About this exercise =>
Repeat exactly the lines below that lie between the line with "wird man auf einem" and the line with "Entwicklungen auf die", counting both of those lines as part of the answer.

Saved entries
•••••

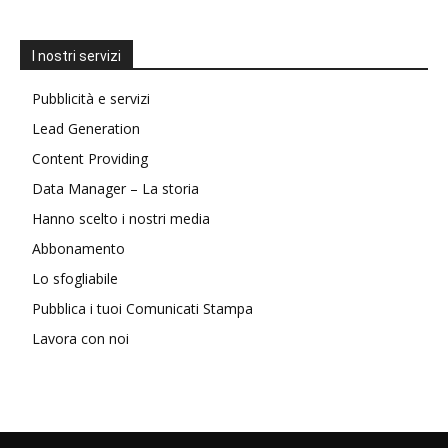
I nostri servizi
Pubblicità e servizi
Lead Generation
Content Providing
Data Manager – La storia
Hanno scelto i nostri media
Abbonamento
Lo sfogliabile
Pubblica i tuoi Comunicati Stampa
Lavora con noi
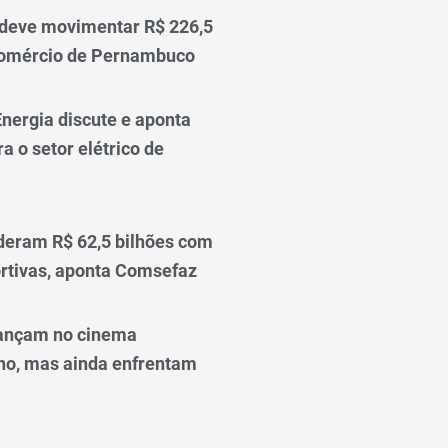
 deve movimentar R$ 226,5
comércio de Pernambuco
nergia discute e aponta
a o setor elétrico de
deram R$ 62,5 bilhões com
rtivas, aponta Comsefaz
ançam no cinema
o, mas ainda enfrentam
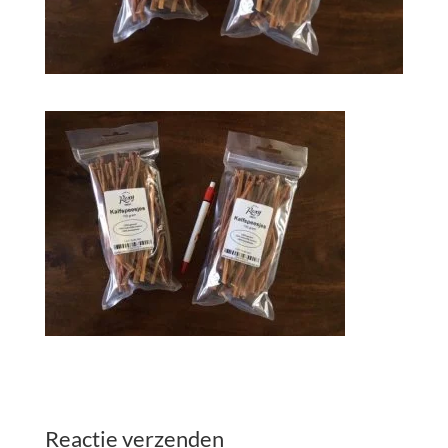
Reactie verzenden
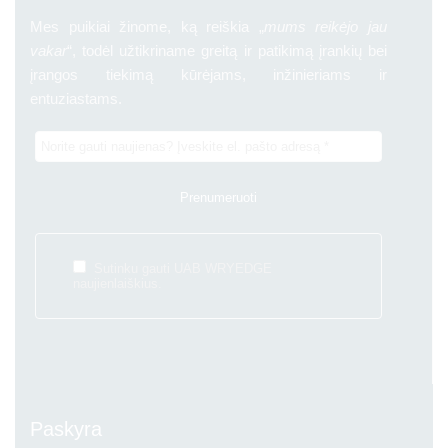
Mes puikiai žinome, ką reiškia „
mums reikėjo jau
vakar
“, todėl užtikriname greitą ir patikimą įrankių bei
įrangos tiekimą kūrėjams, inžinieriams ir
entuziastams.
Sutinku gauti UAB WRYEDGE
naujienlaiškius.
Paskyra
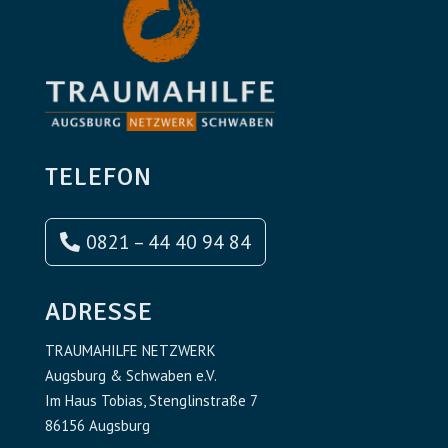
TELEFON
0821 – 44 40 94 84
ADRESSE
TRAUMAHILFE NETZWERK
Augsburg & Schwaben e.V.
Im Haus Tobias, Stenglinstraße 7
86156 Augsburg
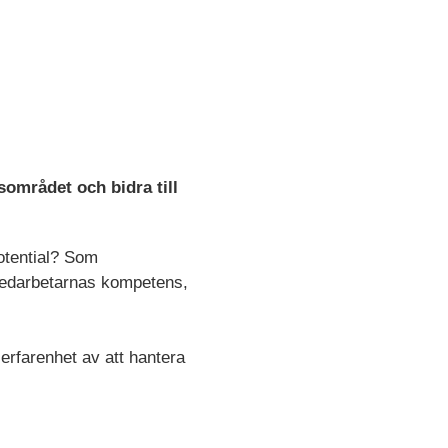
l
området och bidra till
potential? Som
medarbetarnas kompetens,
rfarenhet av att hantera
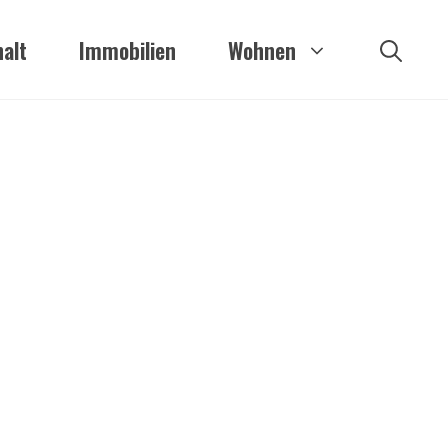
alt
Immobilien
Wohnen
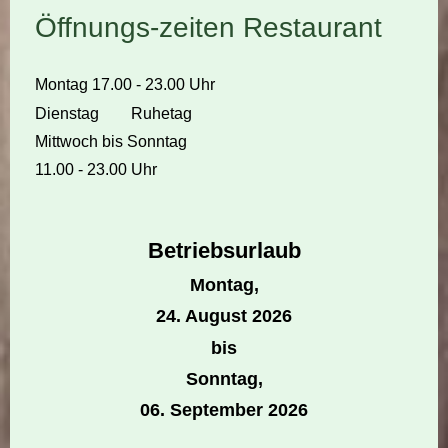
Öffnungs-zeiten Restaurant
Montag 17.00 - 23.00 Uhr
Dienstag Ruhetag
Mittwoch bis Sonntag
11.00 - 23.00 Uhr
Betriebsurlaub
Montag,
24. August 2026
bis
Sonntag,
06. September 2026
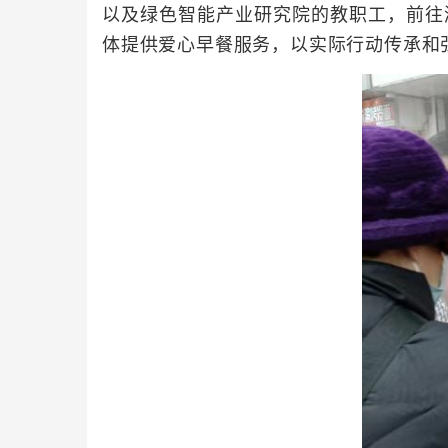
以及绿色智能产业研究院的教职工，前往
体提供爱心早餐服务，以实际行动传承和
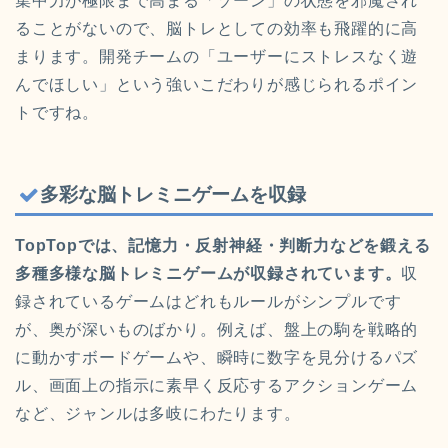
集中力が極限まで高まる「ゾーン」の状態を邪魔され
ることがないので、脳トレとしての効率も飛躍的に高
まります。開発チームの「ユーザーにストレスなく遊
んでほしい」という強いこだわりが感じられるポイン
トですね。
多彩な脳トレミニゲームを収録
TopTopでは、記憶力・反射神経・判断力などを鍛える
多種多様な脳トレミニゲームが収録されています。
収
録されているゲームはどれもルールがシンプルです
が、奥が深いものばかり。例えば、盤上の駒を戦略的
に動かすボードゲームや、瞬時に数字を見分けるパズ
ル、画面上の指示に素早く反応するアクションゲーム
など、ジャンルは多岐にわたります。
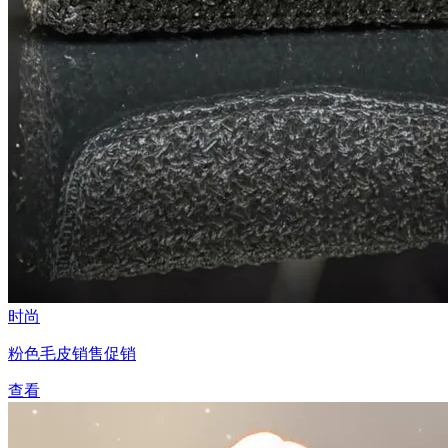
时尚
粉色毛皮销售促销
查看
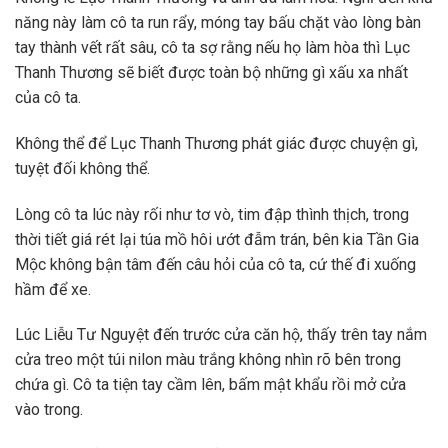
năng này làm cô ta run rẩy, móng tay bấu chặt vào lòng bàn
tay thành vết rất sâu, cô ta sợ rằng nếu họ làm hòa thì Lục
Thanh Thương sẽ biết được toàn bộ những gì xấu xa nhất
của cô ta.
Không thể để Lục Thanh Thương phát giác được chuyện gì,
tuyệt đối không thể.
Lòng cô ta lúc này rối như tơ vò, tim đập thình thịch, trong
thời tiết giá rét lại túa mồ hôi ướt đẫm trán, bên kia Tần Gia
Mộc không bận tâm đến câu hỏi của cô ta, cứ thế đi xuống
hầm để xe.
Lúc Liễu Tư Nguyệt đến trước cửa căn hộ, thấy trên tay nắm
cửa treo một túi nilon màu trắng không nhìn rõ bên trong
chứa gì. Cô ta tiện tay cầm lên, bấm mật khẩu rồi mở cửa
vào trong.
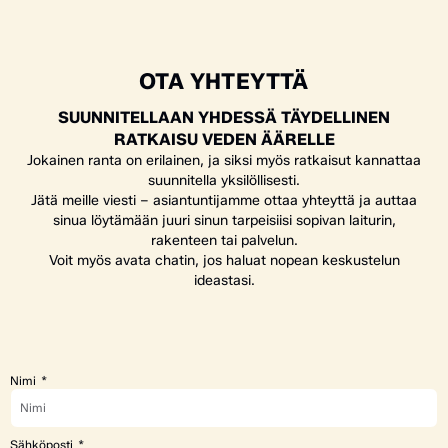
OTA YHTEYTTÄ
SUUNNITELLAAN YHDESSÄ TÄYDELLINEN
RATKAISU VEDEN ÄÄRELLE
Jokainen ranta on erilainen, ja siksi myös ratkaisut kannattaa
suunnitella yksilöllisesti.
Jätä meille viesti – asiantuntijamme ottaa yhteyttä ja auttaa
sinua löytämään juuri sinun tarpeisiisi sopivan laiturin,
rakenteen tai palvelun.
Voit myös avata chatin, jos haluat nopean keskustelun
ideastasi.
Nimi
Sähköposti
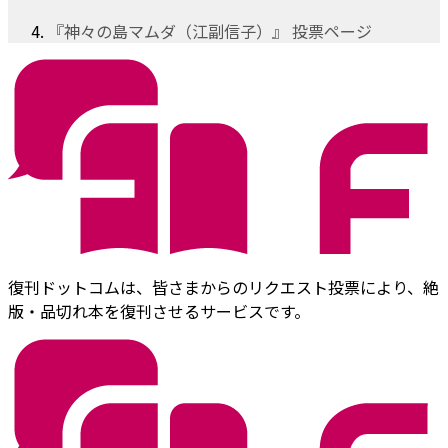
『神々の島マムダ（江副信子）』 投票ページ
復刊ドットコムは、皆さまからのリクエスト投票により、絶
版・品切れ本を復刊させるサービスです。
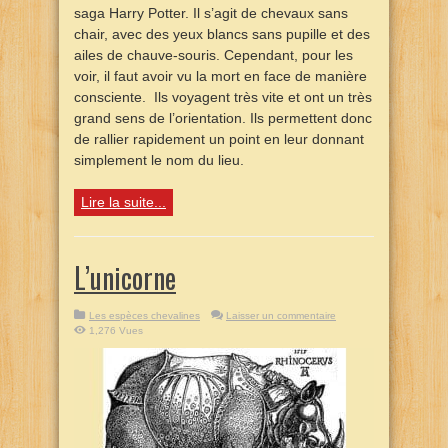
saga Harry Potter. Il s’agit de chevaux sans
chair, avec des yeux blancs sans pupille et des
ailes de chauve-souris. Cependant, pour les
voir, il faut avoir vu la mort en face de manière
consciente. Ils voyagent très vite et ont un très
grand sens de l’orientation. Ils permettent donc
de rallier rapidement un point en leur donnant
simplement le nom du lieu.
Lire la suite...
L’unicorne
Les espèces chevalines
Laisser un commentaire
1,276 Vues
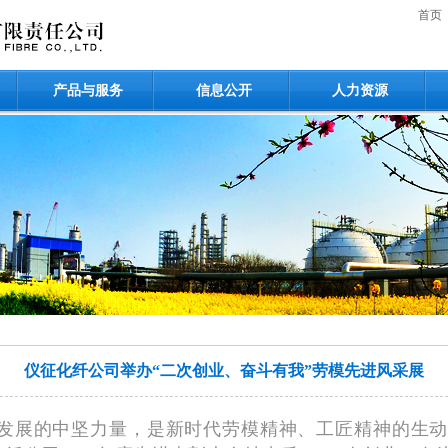
首页
产品与服务
信息公开
人力资源
仪征化纤公司举办“二次创业、奋斗有我”劳模先进风采展
发展的中坚力量，是新时代劳模精神、工匠精神的生动践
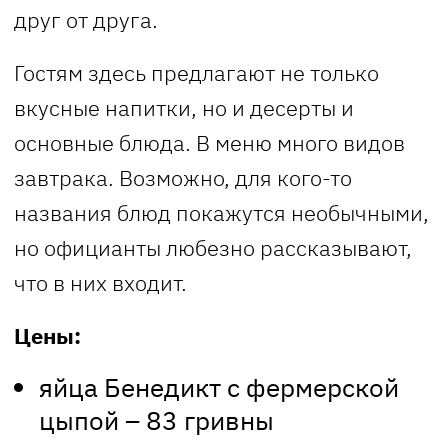
друг от друга.
Гостям здесь предлагают не только
вкусные напитки, но и десерты и
основные блюда. В меню много видов
завтрака. Возможно, для кого-то
названия блюд покажутся необычными,
но официанты любезно рассказывают,
что в них входит.
Цены:
яйца Бенедикт с фермерской
цыпой – 83 гривны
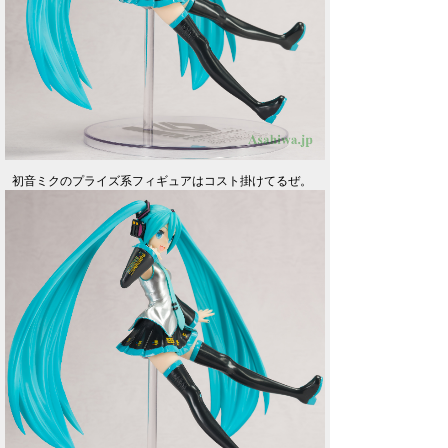
初音ミクのプライズ系フィギュアはコスト掛けてるぜ。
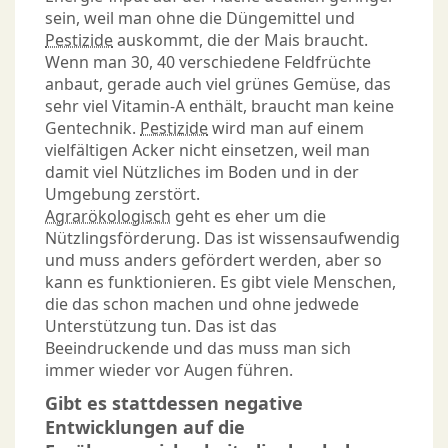
sein, weil man ohne die Düngemittel und
Pestizide
auskommt, die der Mais braucht.
Wenn man 30, 40 verschiedene Feldfrüchte
anbaut, gerade auch viel grünes Gemüse, das
sehr viel Vitamin-A enthält, braucht man keine
Gentechnik.
Pestizide
wird man auf einem
vielfältigen Acker nicht einsetzen, weil man
damit viel Nützliches im Boden und in der
Umgebung zerstört.
Agrarökologisch
geht es eher um die
Nützlingsförderung. Das ist wissensaufwendig
und muss anders gefördert werden, aber so
kann es funktionieren. Es gibt viele Menschen,
die das schon machen und ohne jedwede
Unterstützung tun. Das ist das
Beeindruckende und das muss man sich
immer wieder vor Augen führen.
Gibt es stattdessen negative
Entwicklungen auf die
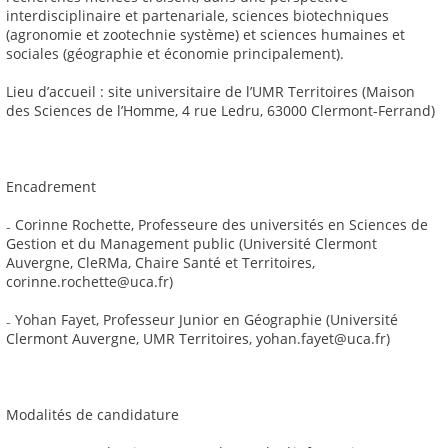
interdisciplinaire et partenariale, sciences biotechniques
(agronomie et zootechnie système) et sciences humaines et
sociales (géographie et économie principalement).
Lieu d’accueil : site universitaire de l’UMR Territoires (Maison
des Sciences de l’Homme, 4 rue Ledru, 63000 Clermont-Ferrand)
Encadrement
₋ Corinne Rochette, Professeure des universités en Sciences de
Gestion et du Management public (Université Clermont
Auvergne, CleRMa, Chaire Santé et Territoires,
corinne.rochette@uca.fr)
₋ Yohan Fayet, Professeur Junior en Géographie (Université
Clermont Auvergne, UMR Territoires, yohan.fayet@uca.fr)
Modalités de candidature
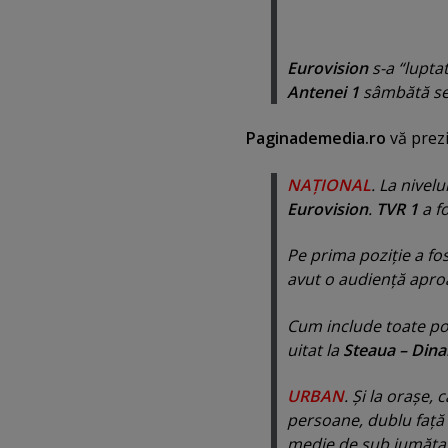
Eurovision
s-a “luptat
Antenei 1
sâmbătă se
Paginademedia.ro
vă prezi
NAŢIONAL
. La nivel
Eurovision
.
TVR 1
a fo
Pe prima poziţie a fo
avut o audienţă apro
Cum include toate po
uitat la
Steaua – Din
URBAN
. Şi la oraşe,
persoane, dublu faţ
medie de sub jumătat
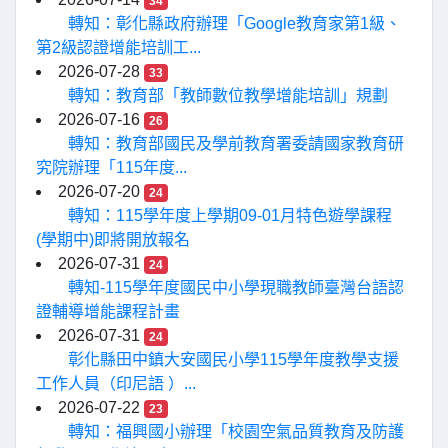
34
轉知：彰化縣政府辦理「Google教育家第1級、
第2級認證增能培訓工...
2026-07-28
33
轉知：教育部「教師數位教學增能培訓」規劃
2026-07-16
26
轉知：教育部國民及學前教育署委請國家教育研
究院辦理「115年度...
2026-07-20
24
轉知：115學年度上學期09-01月特色遊學課程
(學期中)即將開放報名
2026-07-31
24
轉知-115學年度國民中小學現職教師臺灣台語認
證輔導增能課程計畫
2026-07-31
24
彰化縣田中鎮大安國民小學115學年度教學支援
工作人員（印尼語 ）...
2026-07-22
23
轉知：福興國小辦理「校園空氣品質教育及防護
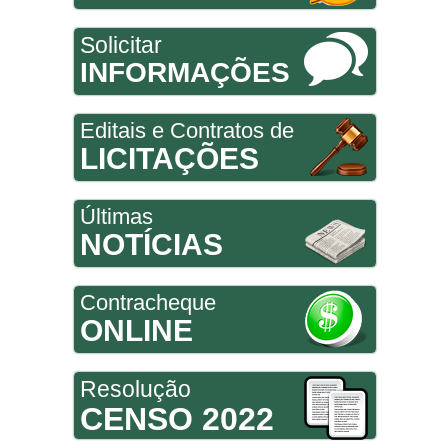
Solicitar
INFORMAÇÕES
Editais e Contratos de
LICITAÇÕES
Últimas
NOTÍCIAS
Contracheque
ONLINE
Resolução
CENSO 2022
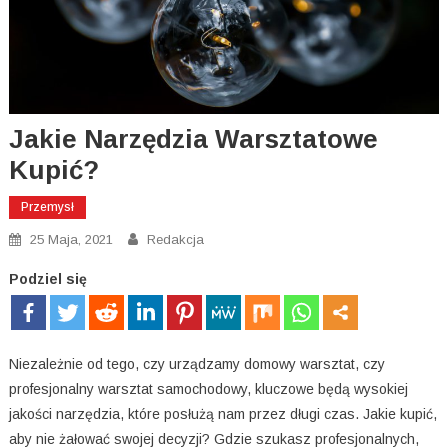
Jakie Narzędzia Warsztatowe
Kupić?
Przemysł
25 Maja, 2021
Redakcja
Podziel się
Niezależnie od tego, czy urządzamy domowy warsztat, czy
profesjonalny warsztat samochodowy, kluczowe będą wysokiej
jakości narzędzia, które posłużą nam przez długi czas. Jakie kupić,
aby nie żałować swojej decyzji? Gdzie szukasz profesjonalnych,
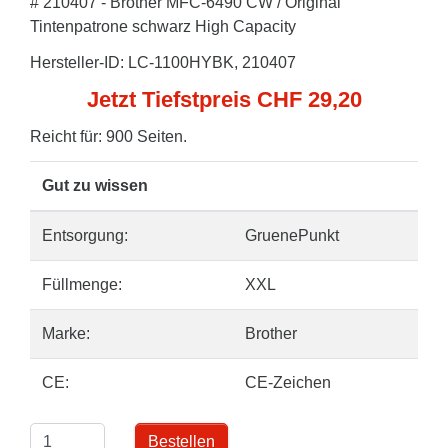
# 210407 - Brother MFC-6490 CW / Original
Tintenpatrone schwarz High Capacity
Hersteller-ID: LC-1100HYBK, 210407
Jetzt Tiefstpreis CHF 29,20
Reicht für: 900 Seiten.
Gut zu wissen
Entsorgung:
GruenePunkt
Füllmenge:
XXL
Marke:
Brother
CE:
CE-Zeichen
Bestellen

•••••

Response =>
wird man auf einem
vielfältigen Acker nicht einsetzen, weil man
damit viel Nützliches im Boden und in der
Umgebung zerstört.
Agrarökologisch
geht es eher um die
Nützlingsförderung. Das ist wissensaufwendig
und muss anders gefördert werden, aber so
kann es funktionieren. Es gibt viele Menschen,
die das schon machen und ohne jedwede
Unterstützung tun. Das ist das
Beeindruckende und das muss man sich
immer wieder vor Augen führen.
Gibt es stattdessen negative
Entwicklungen auf die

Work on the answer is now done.